EXERCISE DESCRIPTION:
Copy every line from the data below in which the string "reactions" can be found.

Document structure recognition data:

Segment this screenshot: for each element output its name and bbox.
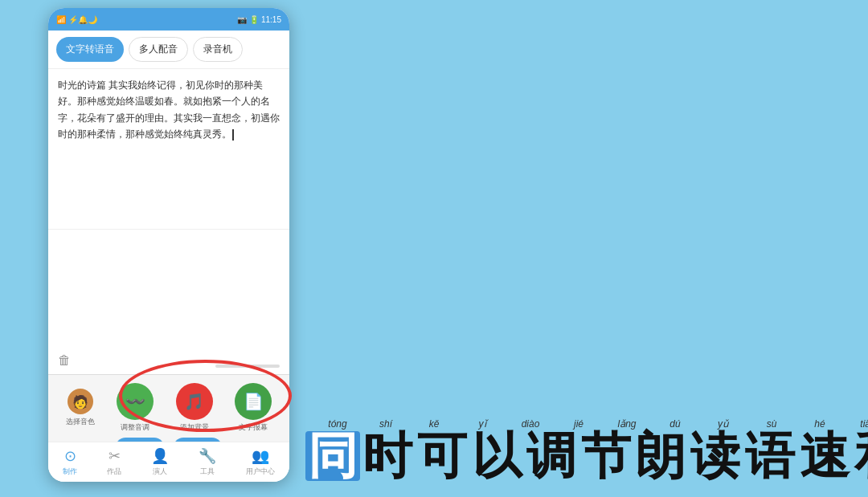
status-right: 📷 🔋 11:15	[237, 15, 281, 24]
camera-icon: 📷	[237, 15, 247, 24]
status-left: 📶 ⚡🔔🌙	[56, 15, 97, 24]
poem-text: 时光的诗篇 其实我始终记得，初见你时的那种美好。那种感觉始终温暖如春。就如抱紧一…	[58, 79, 280, 140]
chinese-big-char-8: 语	[743, 431, 797, 481]
chinese-big-char-6: 朗	[633, 431, 688, 481]
chinese-big-char-0: 同	[305, 431, 360, 481]
text-content-area[interactable]: 时光的诗篇 其实我始终记得，初见你时的那种美好。那种感觉始终温暖如春。就如抱紧一…	[48, 69, 289, 230]
phone-frame: 📶 ⚡🔔🌙 📷 🔋 11:15 文字转语音 多人配音 录音机 时光的诗篇 其实我…	[48, 8, 289, 482]
scroll-space: 🗑	[48, 230, 289, 374]
action-item-music[interactable]: 🎵 添加背景	[176, 383, 213, 433]
tab-recorder[interactable]: 录音机	[193, 37, 243, 62]
chinese-big-row: 同时可以调节朗读语速和添加背景音乐	[305, 431, 868, 481]
notification-icons: ⚡🔔🌙	[68, 15, 97, 24]
doc-icon[interactable]: 📄	[235, 383, 272, 420]
music-icon[interactable]: 🎵	[176, 383, 213, 420]
tools-label: 工具	[200, 466, 215, 477]
create-label: 制作	[63, 466, 77, 477]
works-label: 作品	[107, 466, 121, 477]
bottom-nav: ⊙ 制作 ✂ 作品 👤 演人 🔧 工具 👥 用户中心	[48, 442, 289, 482]
nav-works[interactable]: ✂ 作品	[107, 447, 121, 477]
chinese-big-char-2: 可	[415, 431, 469, 481]
chinese-big-char-4: 调	[524, 431, 579, 481]
tab-multi-voice[interactable]: 多人配音	[129, 37, 188, 62]
nav-user[interactable]: 👥 用户中心	[246, 447, 275, 477]
action-item-doc[interactable]: 📄 文字报幕	[235, 383, 272, 433]
create-icon: ⊙	[64, 447, 76, 465]
nav-tools[interactable]: 🔧 工具	[199, 447, 216, 477]
chinese-big-char-10: 和	[852, 431, 868, 481]
wave-label: 调整音调	[121, 422, 149, 433]
action-icons-row: 🧑 选择音色 〰️ 调整音调 🎵 添加背景 📄 文字报幕	[55, 383, 283, 433]
action-item-avatar: 🧑 选择音色	[66, 389, 95, 427]
doc-label: 文字报幕	[239, 422, 268, 433]
progress-bar	[215, 365, 280, 368]
avatar-label: 选择音色	[66, 417, 95, 427]
nav-actor[interactable]: 👤 演人	[151, 447, 169, 477]
actor-icon: 👤	[151, 447, 169, 465]
tools-icon: 🔧	[199, 447, 216, 465]
works-icon: ✂	[108, 447, 121, 465]
status-bar: 📶 ⚡🔔🌙 📷 🔋 11:15	[48, 8, 289, 31]
avatar-icon: 🧑	[68, 389, 93, 414]
time-display: 11:15	[261, 15, 281, 24]
chinese-big-char-7: 读	[688, 431, 743, 481]
action-item-wave[interactable]: 〰️ 调整音调	[117, 383, 154, 433]
user-icon: 👥	[252, 447, 269, 465]
user-label: 用户中心	[246, 466, 275, 477]
music-label: 添加背景	[180, 422, 209, 433]
big-text-overlay: tóngshíkěyǐdiàojiélǎngdúyǔsùhétiānjiābèi…	[305, 418, 868, 481]
chinese-big-char-3: 以	[469, 431, 524, 481]
chinese-big-char-9: 速	[797, 431, 852, 481]
chinese-big-char-5: 节	[579, 431, 633, 481]
actor-label: 演人	[153, 466, 167, 477]
nav-create[interactable]: ⊙ 制作	[63, 447, 77, 477]
tab-bar: 文字转语音 多人配音 录音机	[48, 31, 289, 69]
text-cursor	[232, 129, 234, 141]
wave-icon[interactable]: 〰️	[117, 383, 154, 420]
delete-icon[interactable]: 🗑	[58, 353, 71, 368]
tab-text-to-speech[interactable]: 文字转语音	[56, 37, 124, 62]
chinese-big-char-1: 时	[360, 431, 415, 481]
signal-icon: 📶	[56, 15, 66, 24]
battery-icon: 🔋	[249, 15, 259, 24]
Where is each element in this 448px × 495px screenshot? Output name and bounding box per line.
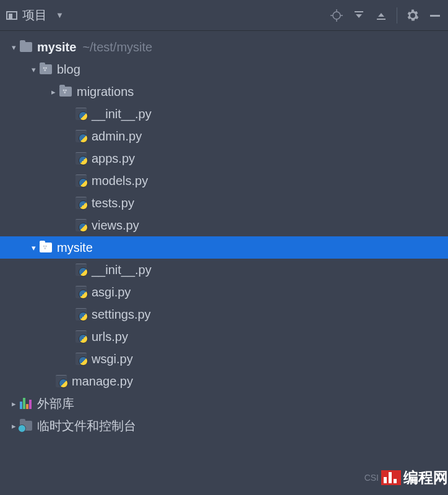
python-file-icon bbox=[75, 264, 87, 276]
tree-file-init[interactable]: __init__.py bbox=[0, 103, 448, 125]
watermark: CSI 编程网 bbox=[364, 468, 448, 488]
file-label: asgi.py bbox=[92, 285, 131, 299]
python-file-icon bbox=[75, 308, 87, 321]
folder-label: mysite bbox=[37, 40, 76, 54]
file-label: manage.py bbox=[72, 374, 133, 389]
file-label: wsgi.py bbox=[92, 352, 133, 366]
folder-path: ~/test/mysite bbox=[82, 40, 152, 54]
svg-marker-7 bbox=[378, 13, 384, 17]
tree-file-models[interactable]: models.py bbox=[0, 170, 448, 192]
python-file-icon bbox=[75, 130, 87, 142]
python-file-icon bbox=[75, 174, 87, 187]
collapse-all-icon[interactable] bbox=[374, 9, 388, 22]
item-label: 外部库 bbox=[37, 395, 74, 412]
toolbar-divider bbox=[397, 7, 397, 24]
python-file-icon bbox=[75, 152, 87, 165]
file-label: views.py bbox=[92, 218, 139, 233]
item-label: 临时文件和控制台 bbox=[37, 418, 136, 434]
folder-label: mysite bbox=[57, 241, 93, 255]
toolbar-left: 项目 ▼ bbox=[6, 7, 64, 24]
tree-file-apps[interactable]: apps.py bbox=[0, 147, 448, 170]
tree-file-views[interactable]: views.py bbox=[0, 214, 448, 236]
locate-icon[interactable] bbox=[330, 9, 343, 22]
folder-label: blog bbox=[57, 62, 80, 77]
python-file-icon bbox=[75, 353, 87, 365]
python-file-icon bbox=[75, 330, 87, 343]
external-lib-icon bbox=[20, 398, 32, 409]
chevron-down-icon[interactable]: ▾ bbox=[7, 43, 20, 52]
svg-rect-5 bbox=[355, 11, 363, 12]
chevron-down-icon[interactable]: ▾ bbox=[27, 65, 40, 74]
view-mode-chevron-icon[interactable]: ▼ bbox=[56, 11, 64, 20]
file-label: tests.py bbox=[92, 196, 134, 210]
python-file-icon bbox=[75, 108, 87, 120]
tree-folder-migrations[interactable]: ▸ migrations bbox=[0, 80, 448, 103]
file-label: __init__.py bbox=[92, 263, 152, 277]
python-file-icon bbox=[75, 197, 87, 209]
tree-file-tests[interactable]: tests.py bbox=[0, 192, 448, 214]
tree-folder-blog[interactable]: ▾ blog bbox=[0, 58, 448, 80]
svg-point-0 bbox=[333, 12, 340, 19]
watermark-csdn: CSI bbox=[364, 473, 379, 483]
package-folder-icon bbox=[40, 243, 52, 252]
watermark-bars-icon bbox=[384, 472, 397, 483]
python-file-icon bbox=[75, 286, 87, 298]
tree-folder-mysite-pkg[interactable]: ▾ mysite bbox=[0, 236, 448, 259]
python-file-icon bbox=[56, 375, 67, 387]
tree-root-mysite[interactable]: ▾ mysite ~/test/mysite bbox=[0, 36, 448, 58]
project-toolbar: 项目 ▼ bbox=[0, 0, 448, 31]
minimize-icon[interactable] bbox=[428, 9, 442, 22]
chevron-right-icon[interactable]: ▸ bbox=[7, 399, 20, 408]
gear-icon[interactable] bbox=[406, 9, 420, 22]
svg-rect-8 bbox=[377, 19, 386, 20]
tree-file-wsgi[interactable]: wsgi.py bbox=[0, 348, 448, 370]
tree-file-admin[interactable]: admin.py bbox=[0, 125, 448, 147]
watermark-text: 编程网 bbox=[403, 468, 448, 488]
svg-marker-6 bbox=[356, 14, 362, 18]
watermark-logo bbox=[381, 470, 401, 485]
project-tree: ▾ mysite ~/test/mysite ▾ blog ▸ migratio… bbox=[0, 31, 448, 437]
toolbar-right bbox=[330, 7, 442, 24]
expand-all-icon[interactable] bbox=[352, 9, 366, 22]
tree-file-settings[interactable]: settings.py bbox=[0, 303, 448, 325]
file-label: apps.py bbox=[92, 152, 135, 166]
project-icon bbox=[6, 11, 17, 20]
file-label: urls.py bbox=[92, 330, 128, 344]
scratch-folder-icon bbox=[20, 421, 32, 431]
tree-file-manage[interactable]: manage.py bbox=[0, 370, 448, 392]
file-label: admin.py bbox=[92, 129, 142, 144]
folder-label: migrations bbox=[77, 85, 134, 99]
tree-external-libraries[interactable]: ▸ 外部库 bbox=[0, 392, 448, 415]
package-folder-icon bbox=[40, 64, 52, 74]
file-label: settings.py bbox=[92, 308, 151, 322]
chevron-right-icon[interactable]: ▸ bbox=[47, 87, 59, 97]
svg-rect-9 bbox=[430, 15, 440, 17]
tree-file-urls[interactable]: urls.py bbox=[0, 325, 448, 348]
package-folder-icon bbox=[59, 87, 72, 97]
tree-file-asgi[interactable]: asgi.py bbox=[0, 281, 448, 303]
tree-file-mysite-init[interactable]: __init__.py bbox=[0, 259, 448, 281]
file-label: __init__.py bbox=[92, 107, 152, 121]
tree-scratches[interactable]: ▸ 临时文件和控制台 bbox=[0, 415, 448, 437]
file-label: models.py bbox=[92, 174, 148, 188]
python-file-icon bbox=[75, 219, 87, 231]
toolbar-title: 项目 bbox=[22, 7, 47, 24]
folder-icon bbox=[20, 42, 32, 52]
chevron-down-icon[interactable]: ▾ bbox=[27, 243, 40, 252]
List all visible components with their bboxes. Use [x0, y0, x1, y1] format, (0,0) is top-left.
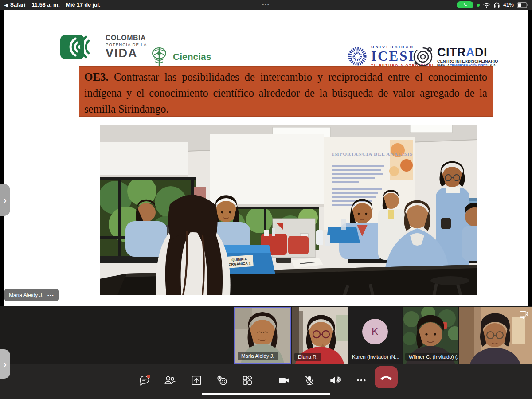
- reactions-icon: [215, 374, 229, 387]
- mic-muted-button[interactable]: [299, 370, 320, 391]
- participant-name-label: Diana R.: [294, 353, 321, 361]
- phone-icon: [462, 2, 468, 8]
- participant-tile-wilmer[interactable]: Wilmer C. (Invitado) (...: [403, 307, 458, 364]
- headphones-icon: [493, 2, 500, 8]
- lab-photo-illustration: IMPORTANCIA DEL ANÁLISIS: [100, 125, 477, 295]
- people-button[interactable]: [159, 370, 180, 391]
- more-options-button[interactable]: [351, 370, 372, 391]
- status-bar: ◀ Safari 11:58 a. m. Mié 17 de jul. ••• …: [0, 0, 532, 10]
- people-icon: [163, 374, 176, 387]
- presenter-more-menu[interactable]: •••: [47, 293, 54, 298]
- more-dots-icon: [355, 374, 368, 387]
- participant-tile-diana[interactable]: Diana R.: [292, 307, 348, 364]
- chat-button[interactable]: [134, 370, 155, 391]
- citradi-name-a: CITR: [437, 46, 466, 59]
- objective-prefix: OE3.: [84, 71, 109, 83]
- colombia-line1: COLOMBIA: [106, 35, 147, 42]
- mic-muted-icon: [303, 374, 316, 387]
- side-panel-expand-tab-bottom[interactable]: ›: [0, 349, 10, 379]
- wifi-icon: [483, 2, 490, 8]
- call-area: Maria Aleidy J. Diana R. K Karen (Invita…: [0, 306, 532, 399]
- ciencias-label: Ciencias: [173, 51, 211, 62]
- mic-active-dot: [477, 4, 480, 7]
- camera-on-icon: [277, 374, 291, 387]
- share-screen-button[interactable]: [186, 370, 207, 391]
- reactions-button[interactable]: [211, 370, 233, 391]
- apps-icon: [241, 374, 254, 387]
- apps-button[interactable]: [237, 370, 258, 391]
- chevron-right-icon: ›: [4, 359, 7, 369]
- citradi-name-b: A: [466, 46, 475, 59]
- participant-name-label: Maria Aleidy J.: [238, 352, 278, 360]
- participant-tile-maria[interactable]: Maria Aleidy J.: [234, 307, 291, 364]
- bin-label: QUÍMICA ORGÁNICA 1: [225, 255, 254, 268]
- chevron-right-icon: ›: [4, 195, 7, 205]
- lab-photo: IMPORTANCIA DEL ANÁLISIS: [100, 125, 477, 295]
- side-panel-expand-tab[interactable]: ›: [0, 184, 10, 216]
- speaker-button[interactable]: [325, 370, 346, 391]
- battery-percent: 41%: [503, 2, 514, 8]
- karen-initial: K: [372, 325, 379, 338]
- participant-name-label: Wilmer C. (Invitado) (...: [405, 353, 458, 361]
- active-call-pill[interactable]: [457, 1, 473, 8]
- participant-name-label: Karen (Invitado) (N...: [352, 354, 399, 360]
- presenter-name: Maria Aleidy J.: [9, 292, 43, 298]
- presenter-tag: Maria Aleidy J. •••: [4, 289, 59, 301]
- participant-tile-fifth[interactable]: [459, 307, 532, 364]
- ciencias-crest-icon: [150, 46, 168, 67]
- colombia-logo-icon: [60, 34, 101, 60]
- citradi-orbit-icon: [411, 45, 434, 68]
- karen-avatar: K: [362, 319, 388, 344]
- chat-icon: [138, 374, 151, 387]
- home-indicator[interactable]: [202, 393, 330, 395]
- objective-text-box: OE3.Contrastar las posibilidades de inte…: [79, 66, 493, 117]
- colombia-line3: VIDA: [106, 47, 147, 59]
- objective-body: Contrastar las posibilidades de intercam…: [84, 71, 487, 115]
- icesi-sun-icon: [347, 46, 368, 66]
- citradi-sub1: CENTRO INTERDISCIPLINARIO: [437, 59, 498, 63]
- hangup-button[interactable]: [375, 366, 398, 388]
- camera-button[interactable]: [274, 370, 295, 391]
- logo-colombia-potencia: COLOMBIA POTENCIA DE LA VIDA: [60, 34, 147, 60]
- projection-title: IMPORTANCIA DEL ANÁLISIS: [332, 151, 413, 156]
- share-screen-icon: [190, 374, 203, 387]
- switch-camera-icon[interactable]: [519, 310, 528, 319]
- logo-citradi: CITRADI CENTRO INTERDISCIPLINARIO PARA L…: [411, 45, 498, 68]
- citradi-name-c: DI: [475, 46, 487, 59]
- logo-ciencias: Ciencias: [150, 46, 211, 67]
- hangup-icon: [379, 372, 393, 382]
- battery-icon: [517, 2, 528, 8]
- shared-slide: COLOMBIA POTENCIA DE LA VIDA Ciencias UN…: [4, 10, 528, 306]
- multitask-dots-icon[interactable]: •••: [0, 0, 532, 10]
- participant-tile-karen[interactable]: K Karen (Invitado) (N...: [348, 307, 402, 364]
- speaker-bluetooth-icon: [329, 374, 343, 387]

EXPECTED OUTPUT:
- reactions-icon: [215, 374, 229, 387]
- reactions-button[interactable]: [211, 370, 233, 391]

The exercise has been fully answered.